> EXERCISE BRIEF
Look below for the line that has "मीन राशिका लागि माघ महिनामा धार्मिक कार्य"; output exactly from it through the line that has "Rezension schreiben", and leave the pictures out.

[Extracted page text data]
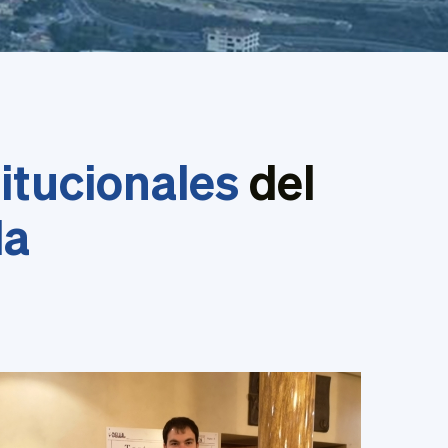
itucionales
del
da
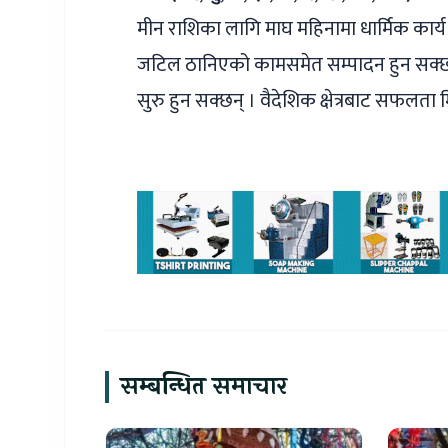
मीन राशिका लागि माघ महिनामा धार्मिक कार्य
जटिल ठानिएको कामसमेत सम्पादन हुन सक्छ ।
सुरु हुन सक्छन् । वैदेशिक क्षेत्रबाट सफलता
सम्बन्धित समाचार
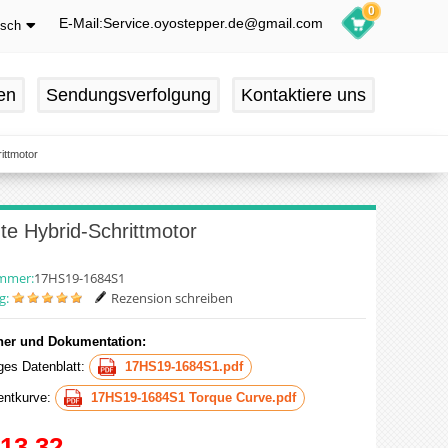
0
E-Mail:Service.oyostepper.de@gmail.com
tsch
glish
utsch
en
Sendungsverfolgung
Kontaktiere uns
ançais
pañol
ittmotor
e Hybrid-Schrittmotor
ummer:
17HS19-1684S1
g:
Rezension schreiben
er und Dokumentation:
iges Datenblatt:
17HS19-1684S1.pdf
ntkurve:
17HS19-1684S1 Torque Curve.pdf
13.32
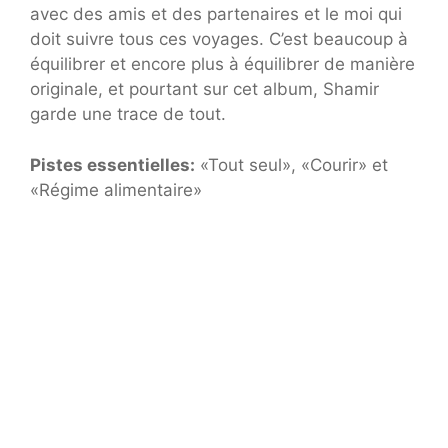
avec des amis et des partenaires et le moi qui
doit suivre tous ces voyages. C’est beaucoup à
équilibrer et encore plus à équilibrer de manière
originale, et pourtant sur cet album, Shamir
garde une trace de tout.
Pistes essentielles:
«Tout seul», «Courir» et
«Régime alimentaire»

---

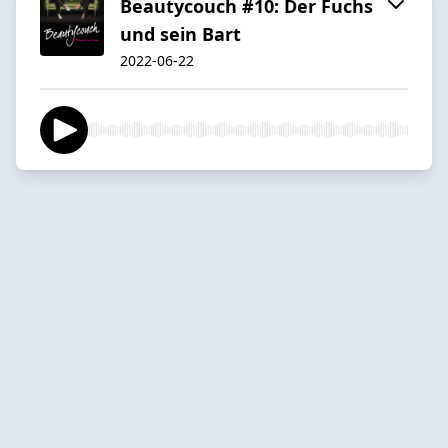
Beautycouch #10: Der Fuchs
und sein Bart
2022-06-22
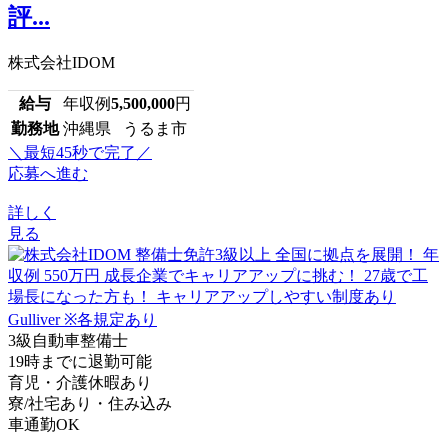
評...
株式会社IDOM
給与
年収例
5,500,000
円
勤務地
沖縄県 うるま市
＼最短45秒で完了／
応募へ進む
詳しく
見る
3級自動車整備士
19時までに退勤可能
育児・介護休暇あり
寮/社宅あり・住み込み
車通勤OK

> RESPONSE TO THIS TASK
मीन राशिका लागि माघ महिनामा धार्मिक कार्य
जटिल ठानिएको कामसमेत सम्पादन हुन सक्छ ।
सुरु हुन सक्छन् । वैदेशिक क्षेत्रबाट सफलता
सम्बन्धित समाचार
0
E-Mail:Service.oyostepper.de@gmail.com
tsch
glish
utsch
en
Sendungsverfolgung
Kontaktiere uns
ançais
pañol
ittmotor
e Hybrid-Schrittmotor
ummer:
17HS19-1684S1
g:
Rezension schreiben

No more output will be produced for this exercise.